You are on page 1of 7

Comparative Political Institutions Short Essay Word count: 1386 (without references) Bunga Manggiasih Department of Public Policy

Central European University

Are political parties in crisis? Can democracies exist without parties?

The death of political parties is coming ever nearer if they do not change their political paradigm. Cheating in politics and election manipulation is no longer possible as people are getting smarter and politically conscious.

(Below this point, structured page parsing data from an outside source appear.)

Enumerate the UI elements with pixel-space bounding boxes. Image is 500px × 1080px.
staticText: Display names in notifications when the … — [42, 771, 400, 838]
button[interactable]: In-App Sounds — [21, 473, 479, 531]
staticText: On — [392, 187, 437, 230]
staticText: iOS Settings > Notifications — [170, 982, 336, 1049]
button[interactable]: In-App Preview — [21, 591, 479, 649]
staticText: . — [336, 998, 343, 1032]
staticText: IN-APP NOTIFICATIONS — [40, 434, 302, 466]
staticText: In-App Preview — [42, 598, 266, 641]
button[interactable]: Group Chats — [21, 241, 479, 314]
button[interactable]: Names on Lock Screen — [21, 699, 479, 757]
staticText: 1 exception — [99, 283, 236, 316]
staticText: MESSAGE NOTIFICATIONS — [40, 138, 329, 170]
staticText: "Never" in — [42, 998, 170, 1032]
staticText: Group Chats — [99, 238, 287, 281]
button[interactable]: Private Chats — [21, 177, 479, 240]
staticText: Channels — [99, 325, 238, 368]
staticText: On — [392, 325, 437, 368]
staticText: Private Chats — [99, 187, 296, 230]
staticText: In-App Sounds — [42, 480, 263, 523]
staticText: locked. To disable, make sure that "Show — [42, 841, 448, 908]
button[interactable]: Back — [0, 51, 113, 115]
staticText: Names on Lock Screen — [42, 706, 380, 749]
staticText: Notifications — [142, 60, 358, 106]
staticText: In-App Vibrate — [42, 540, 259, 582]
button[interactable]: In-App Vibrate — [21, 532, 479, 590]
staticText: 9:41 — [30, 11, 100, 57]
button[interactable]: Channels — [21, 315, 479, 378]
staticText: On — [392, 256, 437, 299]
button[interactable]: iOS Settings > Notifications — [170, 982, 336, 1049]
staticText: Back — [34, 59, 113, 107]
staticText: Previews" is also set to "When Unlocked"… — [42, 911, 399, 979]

Ajinatha, a blogger, wrote it in his post in Kompasiana, the largest citizen journalism portal in Indonesia, in July 2012. He was commenting on the governor election in Jakarta, the capital city of Indonesia, where candidates backed up by big parties including the one supported by the national ruling party Partai Demokrat were defeated by the pair who is already popular for their integrity and thinking outside the box and then nominated by the much smaller opposition parties. Almost a hundred comments below Ajinathas post voiced their approval of the bloggers position that parties matter less now. The commentators also further discussed how their trust toward political parties kept declining because of the gazillion problems haunting the parties, from corruption to their detachment from the will of citizens.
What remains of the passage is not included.